The first time I met Simon he was juggling four dirty plates while greeting customers and directing his team. Over time, I came to know Simon as a friend and also as one of the most gifted people I knew. Simon’s bosses loved how he ran their cafe as if it were his own. They loved how he made their customers feel so welcome that they kept coming back. And they loved how their business was growing under his caring leadership. They just didn’t show it.
Simon loved his customers, but he hated the feeling of not being valued by his employers, and besides, he had a dream. At the weekend Simon had a side gig. He became a personal chef and dinner party host for hire. His clients went out for the day leaving him in to cook the meal and style their home before their guests arrived in the evening. Nothing gave Simon more satisfaction than seeing the look on someone’s face when they came home looking relaxed to an exquisite meal in the beautiful setting he’d created.

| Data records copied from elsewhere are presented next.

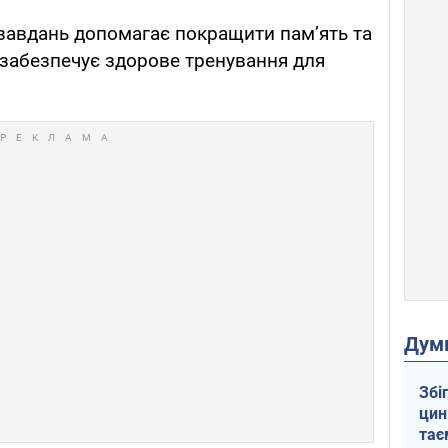
завдань допомагає покращити пам’ять та
ж забезпечує здорове тренування для
Дум
Збі
цин
тає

Simon wanted to do this work full-time. He dreamt of starting his own business one day. He could see how his service would work for dinner parties, small celebrations and family gatherings. He had everything he needed to begin and clients who were ready to recommend him at the drop of a hat.
Simon spent hours that next year talking about his business ideas. He worked on everything from the name to the launch strategy and service descriptions. That was fifteen years ago. I’d love to tell you that Simon got his business up and running and that it’s succeeded beyond even his wildest dreams but I can’t. You see, he never did find the courage to leave his old job. He never started. He’s still working in the cafe where we met. The only thing that’s changed is that he’s stopped talking about how everything is going to be different one day when he gets around to doing the thing he really wants to do.
Too many people not only never make the leap—they never even take the first step. Often what’s holding them back is the clarity, confidence and support they need to change direction. ‘One day’ becomes never when we fail to take the first step.
Simon might believe it’s too late for him. It’s not too late for you.